Después de 15 meses de haber sufrido los embates de los deslaves por el huracán Beta (5 de octubre de 2005), 60 familias de las comunidades de Los Robles, Gamalote, Chilares, Guayaba y el Bijawal, todas del municipio de San Sebastián de Yalí, departamento de Jinotega, ya tienen casas nuevas.
El proyecto emergente fue inaugurado el fin de semana por el presidente ejecutivo del Instituto de la Vivienda Urbana y Rural (Invur), Adolfo Chamorro César y el alcalde liberal de Yalí, Efraín Moreno.
El proyecto se localiza en la comunidad El Bijagual y tuvo un costo de 3 millones 378 mil 278 córdobas, de los cuales el Invur aportó 2 millones 428 mil 800 córdobas a través de recursos provenientes de la junta liquidadora del extinto banco de la vivienda, según lo confirmó el presidente ejecutivo del Invur, Adolfo Chamorro.
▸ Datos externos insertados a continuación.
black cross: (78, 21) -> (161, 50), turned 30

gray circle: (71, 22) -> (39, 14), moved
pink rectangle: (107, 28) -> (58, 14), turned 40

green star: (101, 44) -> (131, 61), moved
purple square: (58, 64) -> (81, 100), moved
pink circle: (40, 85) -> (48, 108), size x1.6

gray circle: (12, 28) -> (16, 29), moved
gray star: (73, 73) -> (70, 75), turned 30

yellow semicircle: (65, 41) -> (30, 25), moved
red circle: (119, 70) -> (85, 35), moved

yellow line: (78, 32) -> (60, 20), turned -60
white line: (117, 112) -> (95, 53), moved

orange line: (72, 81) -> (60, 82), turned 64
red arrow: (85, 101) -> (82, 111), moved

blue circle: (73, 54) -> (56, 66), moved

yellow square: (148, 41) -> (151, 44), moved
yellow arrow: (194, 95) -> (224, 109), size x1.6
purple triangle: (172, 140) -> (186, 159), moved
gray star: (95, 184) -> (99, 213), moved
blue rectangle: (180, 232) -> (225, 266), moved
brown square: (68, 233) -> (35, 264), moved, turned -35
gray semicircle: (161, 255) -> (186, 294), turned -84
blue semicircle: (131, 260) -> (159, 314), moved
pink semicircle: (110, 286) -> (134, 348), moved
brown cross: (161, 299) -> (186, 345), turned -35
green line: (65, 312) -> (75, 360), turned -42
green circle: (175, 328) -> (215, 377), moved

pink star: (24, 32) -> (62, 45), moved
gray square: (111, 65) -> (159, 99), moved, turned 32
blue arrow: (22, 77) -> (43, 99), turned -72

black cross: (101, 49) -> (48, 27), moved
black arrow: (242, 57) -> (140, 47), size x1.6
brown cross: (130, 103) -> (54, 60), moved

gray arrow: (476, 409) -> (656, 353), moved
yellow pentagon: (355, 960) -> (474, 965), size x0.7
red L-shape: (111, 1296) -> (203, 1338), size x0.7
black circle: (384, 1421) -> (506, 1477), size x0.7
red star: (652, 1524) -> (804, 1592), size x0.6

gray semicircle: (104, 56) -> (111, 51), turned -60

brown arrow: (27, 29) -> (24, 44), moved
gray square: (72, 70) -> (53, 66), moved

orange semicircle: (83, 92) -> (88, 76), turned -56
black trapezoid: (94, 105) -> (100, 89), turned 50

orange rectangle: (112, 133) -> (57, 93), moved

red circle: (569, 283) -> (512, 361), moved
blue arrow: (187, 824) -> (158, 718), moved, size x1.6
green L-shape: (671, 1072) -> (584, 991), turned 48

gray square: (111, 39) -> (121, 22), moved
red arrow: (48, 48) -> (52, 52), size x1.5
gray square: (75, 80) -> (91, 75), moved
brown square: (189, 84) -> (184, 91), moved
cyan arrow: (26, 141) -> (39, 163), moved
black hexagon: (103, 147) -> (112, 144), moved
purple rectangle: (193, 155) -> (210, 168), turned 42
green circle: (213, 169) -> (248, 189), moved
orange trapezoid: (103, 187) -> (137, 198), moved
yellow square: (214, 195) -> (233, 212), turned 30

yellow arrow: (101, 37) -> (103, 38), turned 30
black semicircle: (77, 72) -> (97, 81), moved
Otros que hicieron su aporte para hacer realidad este proyecto fue la alcaldía de Yalí cuya contrapartida fue de 221 mil 989 córdobas, también la Fundación Americana Nicaragüense aportó 528 mil córdobas los beneficiarios 199 mil córdobas en concepto de mano de obra.
PROYECTO CON RETRASOS
La iniciativa del proyecto fue promovida y gestionada por el alcalde liberal Noel Efraín Moreno, en octubre del año 2005, varios días después de haber ocurrido la tragedia del deslave, donde decenas de familias perdieron sus casas.
El presidente ejecutivo del Invur dijo que el proyecto tuvo sus atrasos y debió haberse terminado hace seis meses, si la ley de reforma al Fondo Social de Vivienda (Fosovi) la hubieran aprobado los diputados para ese tiempo.
“Hubo una serie de trámites burocráticos que impidieron su desarrollo, pero gracias a Dios lo que hay que hacer de esto es aprender de las experiencias del pasado, sacar lo positivo para poder construir miles de viviendas y beneficiar a los más necesitados de la zona rural”, dijo.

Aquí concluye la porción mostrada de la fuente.